Die Waldwinkelspinne (Tegenaria silvestris) gehört innerhalb der Familie der Trichterspinnen (Agelenidae) zur Gattung der Winkelspinnen (Tegenaria).

Inhaltsverzeichnis

Systematik nach Norman I. Platnick

Nachdem der frühere wissenschaftliche Name der Waldwinkelspinne Tegenaria silvestris im Jahre 2005 in Malthonica silvestris von Guseinov, Marusik & Koponen geändert wurde, benannte man die hier beschriebene Art von Tegenaria silvestris in Malthonica silvestris um. Erst im Jahre 2007 wurde der wissenschaftliche Name Malthonica silvestris wieder in Tegenaria silvestris von Bolzern geändert. <1>

Beschreibung

Aussehen und Maße

Die Waldwinkelspinne erreicht als Männchen eine Körperlänge von etwa 5 bis 6 Millimeter und als Weibchen eine Körperlänge von etwa 6 bis 9 Millimeter. Sie ist eine der kleinsten Arten der Gattung der Winkelspinnen (Tegenaria). Die Waldwinkelspinne ist eine langbeinige, schlanke Art, bei der der Vorderkörper im Augenbereich wesentlich schmäler ist als im mittleren und hinteren Bereich. Die beiden Augenreihen sind ziemlich gerade und die Augen untereinander weitgehend gleich groß. Das Männchen und das Weibchen ähneln sich in Färbung und Zeichnung. Die Grundfarbe ist graubraun. Der Rückenschild ist graubraun mit je einem breiten, dunklen, welligen Band rechts und links der Mittellinie. Der Hinterleib ist dunkelgrau mit einer schmalen hellgelblichen Mittellinie, die von gelblichen Flecken, die dem Hinterende zu immer kleiner werden, flankiert wird. Der Brustschild weist ein nach hinten verengendes, zweimal eingeschnürtes, helles Mittelband auf, das von je drei hellen, fast gleich großen Punkten flankiert wird. Manchmal ist die Mitte des Hinterleibrückens, fast wie bei der Rostroten Winkelspinne (Tegenaria ferruginea), etwas rötlich gefärbt. Die Beine sind deutlich hell-dunkel geringelt. Die reifen Tiere sind nahezu während des ganzen Jahres anzutreffen.

Lebensweise

Die Waldwinkelspinne spannt ihr großes, dichtes Trichternetz unmittelbar über dem Boden, beispielsweise zwischen Baumwurzeln, Totholz und in Baumhöhlen, aus. Von diesem dichten Gespinst aus verlaufen nach oben mehrere Fangfäden, in denen sich die Beute verheddern soll.

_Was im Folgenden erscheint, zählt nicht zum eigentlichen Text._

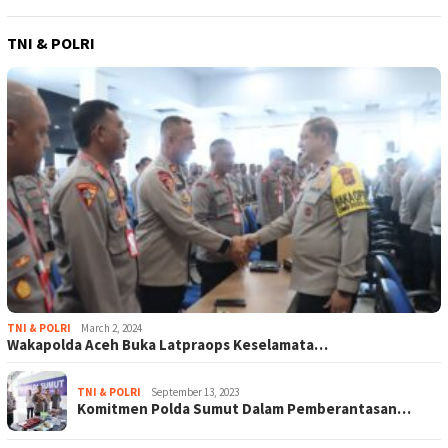
TNI & POLRI
TNI & POLRI
March 2, 2024
Wakapolda Aceh Buka Latpraops Keselamata…
TNI & POLRI
September 13, 2023
Komitmen Polda Sumut Dalam Pemberantasan…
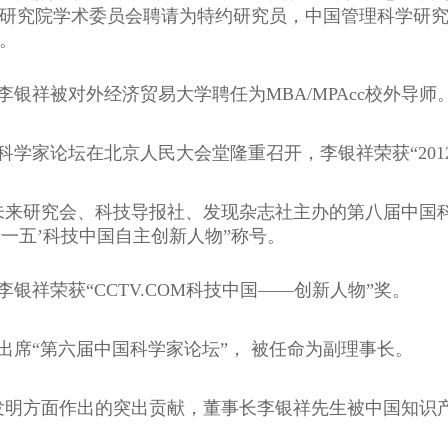
研究院学术委员会聘请为特约研究员，中国管理科学研
。
事长李银祥被对外经济贸易大学聘任为MBA/MPAcc校外导师
中国科学家论坛在北京人民大会堂隆重召开，李银祥荣获“20
中国未来研究会、科技导报社、发现杂志社主办的第八届中
十一五’科技中国自主创新人物”称号。
长李银祥荣获“CCTV.COM科技中国——创新人物”奖。
出席“第六届中国科学家论坛”， 被任命为副理事长。
发明方面作出的突出贡献，董事长李银祥先生被中国知识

Die Waldwinkelspinne lebt in Gesellschaft mit der Spinnenart Lepthypantes pallidus sowie mit der Erd-Wolfspinne (Trochosa terricola) und der Waldtrichterspinne (Histopona torpida) sowie mit der Wolfspinne (Pardosa lugubris).

Verbreitung

Die Waldwinkelspinne lebt vorwiegend in Wäldern unter oder zwischen Steinen, am Boden liegenden Holzstückchen und Baumwurzeln. Daneben kommt sie auch regelmäßig im Eingangsbereich von feuchten Höhlen vor. Normalerweise hält sich die Waldwinkelspinne nicht im Siedlungsbereich auf. Vor allem trifft man sie im Bergland, gebietsweise ziemlich häufig an. Die Waldwinkelspinne ist in Europa weit verbreitet, fehlt allerdings im Norden. In Deutschland kommt sie vor allem im Mittel- und in Süddeutschland vor, wo sie häufig anzutreffen ist. Im Norden ist die Waldwinkelspinne nur spärlich zu finden.

Ernährung

Als Lauerjägerin wartet die Waldwinkelspinne auf ihre Beute und fängt sie dann mit einer raschen Bewegung. Gefangene Beutetiere werden mit einem Giftbiss getötet. Das verabreichte Gift enthält Enzyme und Eiweiße, die die Beutetiere vorverdauen. Die erstaunliche Fähigkeit der Spinne, selbst mehrere Monate ohne Nahrung zu überleben, liegt primär in ihrer relativ geringen Stoffwechselaktivität begründet. Im Herbst speichert sie vor allem Fette, daneben auch Kohlenhydrate und Proteine, die dann in den nahrungslosen Wintermonaten abgebaut werden. Bereits nach 50 Tagen Hunger sind die Kohlenhydrate um 61 Prozent, Fette um 47 Prozent und Proteine um 9 Prozent ihres Ausgangswertes reduziert.

Fortpflanzung

Die Paarung läuft ähnlich ab wie bei der Labyrinthspinne (Agelena labyrinthica). Das Männchen packt allerdings nicht das Weibchen und zerrt das Weibchen an eine andere Stelle, sondern nähert sich ihm unter heftigen Bewegungen der Taster und des Hinterleibes und führt dann in der bei der Labyrinthspinne (Agelena labyrinthica) beschriebenen Weise den ersten Taster ein. Bereits nach zwei bis drei Minuten findet der erste Tasterwechsel statt. Das Männchen steigt dabei über das Weibchen hinweg auf die andere Körperseite. In den Pausen der insgesamt mehrere Stunden dauernden Paarung sitzen die Partner friedlich nebeneinander, ohne dass es zu Angriffen durch das Weibchen kommt. Wenige Wochen nach einer erfolgreichen Paarung legt das Weibchen in einem Gespinst aus Seide ihre Eier ab. Meist sind es 40 oder 50 Eier. Das Gespinst wird aus einem gelblichen Faden ihrer Spinndrüsen gewoben. Das Gespinst wird an einer nicht einsehbaren Stelle abgelegt und befestigt. Die Eier haben eine gelbliche Färbung. Die Jungspinnen entsteigen dem Gespinst noch vor der Überwinterung. Die frühen Nymphenstadien häuten sich im Abstand von wenigen Tagen, spätere Stadien benötigen Intervalle von mehreren Wochen. Natürlich sind die Häutungsintervalle stark von der jeweiligen Ernährung abhängig. Bei gutem Nahrungsangebot häuten sich die Jungspinnen jeweils dann, wenn sich ihr Gewicht etwa verdoppelt hat.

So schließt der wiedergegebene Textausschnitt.